Beset by hurricanes made more severe and more frequent by climate change, as well as rampant fraud and tides of frivolous lawsuits, dozens of insurers in the state have closed up shop or stopped selling new home insurance policies in the state in recent years. (Farmers became the most recent big insurer to pull out of the state last month). Residents have increasingly turned to Citizens Property Insurance Corporation, a public entity established by the Florida government as the state’s so-called “insurer of last resort” for people unable to find affordable rates from private insurers. For more and more residents, though, Citizens is becoming the first and only option, especially for those with coastal homes at particular risk from hurricanes. In 2019, Citizens had about 400,000 home insurance policies on its books; today, it has more than 1.3 million, about twice as many as the state’s next-largest insurer.
With so many homeowners using Citizens policies, each hurricane season becomes a roll of the dice for almost every Floridians’ pocketbook. When a normal insurance company takes big losses, it goes bankrupt. But if hurricane winds destroy too many homes covered by Citizens policies and the insurer faces bigger bills than it can afford to pay, the public company won’t go belly up. Instead, such an event can trigger what is known as an assessment, wherein state law mandates that Citizens imposes fees on private insurance policies across the state in order to cover its payouts. And it’s not just property insurance-policy holders that may have to pull out the checkbook. If you live in Florida and have auto insurance, but can’t afford to own a home, you can still be stuck contributing to funds that pay for homeowners to rebuild after a big storm. “We have one of the highest populations of fixed-income senior citizens in the country,” says Mark Friedlander, a spokesperson for the Insurance Information Institute, a trade group. “We have many low-income households that are literally living paycheck to paycheck. They can't afford this.”
That situation last occurred after the 2004-05 hurricane season, when 10 hurricanes left Florida residents paying off Citizens’ $1.7 billion tab though 2015. Currently, the insurer has about $4.8 billion in the bank, and there’s a chance that Idalia could break that budget, though that’s less likely now that the brunt of the storm has missed Florida’s most populated areas like Tampa. But there are still many months left in the Atlantic hurricane season, and a lot of warm water offshore that can serve as fuel for powerful storms. “We probably only need one or two more [hurricanes] to make landfall [this season] before Citizens has to do an assessment,” says Charles Nyce, a professor of risk management and insurance at Florida State University. “When you have 1.3 million policyholders, that $4.8 billion is going to go very quickly.”
There’s no easy solution. Laws passed in the Florida legislature last year have cut down on some of the fraud and excessive legal filings that had been choking the state’s private insurers, and Citizens is trying to offload some of its bloated policy roster to the private market.
But other forces are still pushing in the wrong direction.
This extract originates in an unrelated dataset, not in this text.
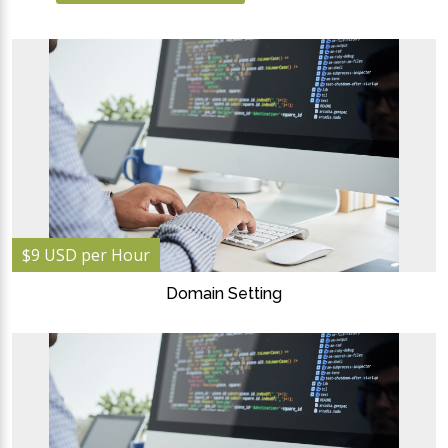
$9 USD per Hour
Domain Setting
One reason Citizens is flooded with policies is because it’s legally barred from raising rates fast enough to stay in line with the private market. Private insurance rates in Florida have climbed sharply in recent years; Citizens rates are generally about 40% lower, according to the Insurance Information Institute, and the state government recently rejected a request from Citizens’ management to impose a 12.1% rate hike. That could keep prices lower for policyholders, but ultimately cost more residents in the longer term. As Freidlander puts it: “It’s a recipe for a hurricane tax that would be applied to all Florida consumers.”